Spirou et Fantasio 53. Dans les griffes de la Vipère

Le journal de Spirou est au fond du trou. En cessation de paiement, il est obligé de faire appel à un investisseur extérieur. Le contrat trop vite signé impose la perte de liberté totale de Spirou lui-même qui devient l’homme-sandwich et le jouet d’un actionnaire majoritaire.

Courir est une habitude pour le compagnon de Fantasio. Pour sauver quelqu’un ou quelque chose, le monde également, ou tout simplement pour se sauver lui. Depuis soixante-quinze ans, il court et le fan derrière lui avec plus ou moins d’entrain selon le duo de repreneurs missionnés par Dupuis pour tenter de succéder à Franquin. Avec Dans les griffes de la vipère, Yoann et Velhmann respectent la tradition et introduisent les éléments de contexte actuel de la crise économique qui va toucher de plein fouet le journal de Spirou et pousser le groom dans ses derniers retranchements pour combattre un milieu qu’il ne connait pas : celui des requins de la finance.

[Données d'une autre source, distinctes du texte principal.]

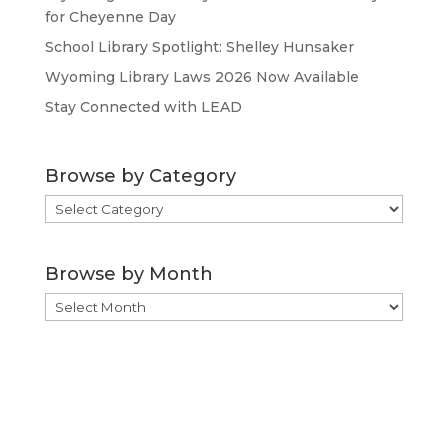
for Cheyenne Day
School Library Spotlight: Shelley Hunsaker
Wyoming Library Laws 2026 Now Available
Stay Connected with LEAD
Browse by Category
Browse
by
Category
Browse by Month
Browse
by
Month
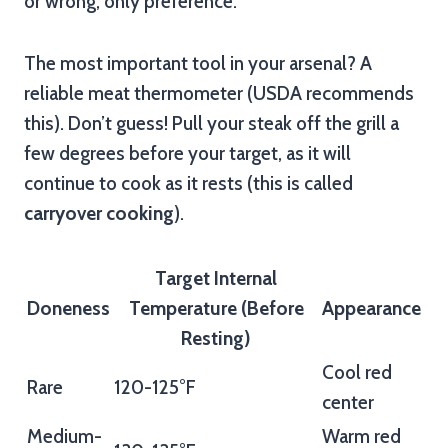
or wrong, only preference.
The most important tool in your arsenal? A
reliable meat thermometer (USDA recommends
this). Don’t guess! Pull your steak off the grill a
few degrees before your target, as it will
continue to cook as it rests (this is called
carryover cooking
).
Target Internal
Doneness
Temperature (Before
Appearance
Resting)
Cool red
Rare
120-125°F
center
Medium-
Warm red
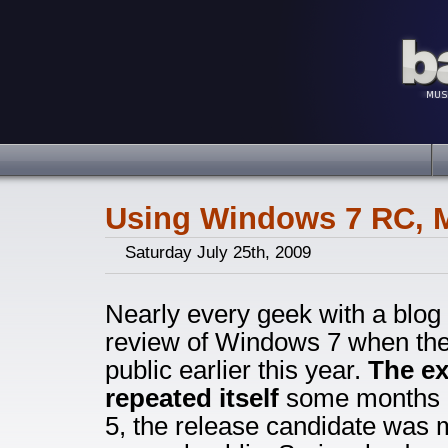
Using Windows 7 RC, M
Saturday July 25th, 2009
Nearly every geek with a blog 
review of Windows 7 when the 
public earlier this year.
The ex
repeated itself
some months l
5, the release candidate was 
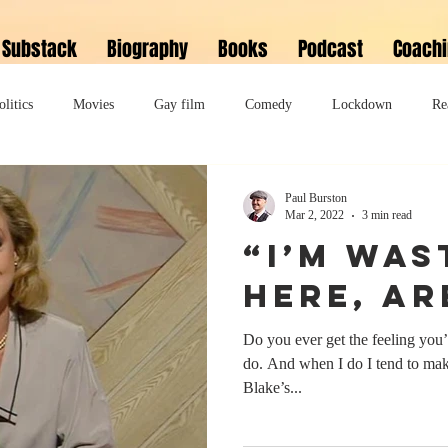
Substack
Biography
Books
Podcast
Coach
olitics
Movies
Gay film
Comedy
Lockdown
Re
David Bowie
Memoir
Music
Fiction
Family
Paul Burston
Mar 2, 2022
3 min read
“I’m was
do
Bonkbuster
Polari First Book Prize
Polari literary salon
here, ar
Do you ever get the feeling you
lity
Musical
Podcast
Polari Prize Awards
do. And when I do I tend to make
Blake’s...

Moderniser le personnage, Tome et Janry s’y sont essayés avec Luna Fatale et surtout Machine qui rêve sans qu’on leur laisse le temps de vraiment persuader. Après quatre épisodes signés Morvan et Munuera n’ayant pas convaincu, le nouveau duo s’essaye à la rénovation avec une touche de classicisme combinée à des fragments contemporains, le tout en puisant allégrement dans le bestiaire de l’œuvre, même si c’est principalement en tant que cliffhanger ici. Leur troisième album utilise le journal comme moyen d’atteindre notre héros. Attaquer un emblème n’est pas sans risque mais l’idée d’appliquer les difficultés financières du monde de la presse au périodique de l’éditeur Dupuis est une mise en perspective intelligente, malheureusement légèrement sous exploitée puisque uniquement prétexte aux péripéties, accompagnée de clins d’œil et de gentilles moqueries. Et le résultat est là, courses poursuites il y a, peut-être à l'excés d'ailleurs. Malmené d’un bout à l’autre de l’aventure, le petit bonhomme en rouge arrive à peine à reprendre en main son destin et semble décider de son sort, même si l’issue n’est pas forcément celle qu'il en attendait. Fin d’ailleurs trop rapide et quelque peu bâclée, ce qui pourrait être l’un des reproches à formuler.

Dans les griffes de la vipère semble être le bon, celui de l’assurance d’avoir trouvé ceux qui seraient en mesure de donner une nouvelle vie trépidante au héros de Marcinelle. En tout cas pour les lecteurs qui arriveront à s’exonérer du lourd héritage et d’enfin accepter de passer à autre chose à condition que la qualité reste présente.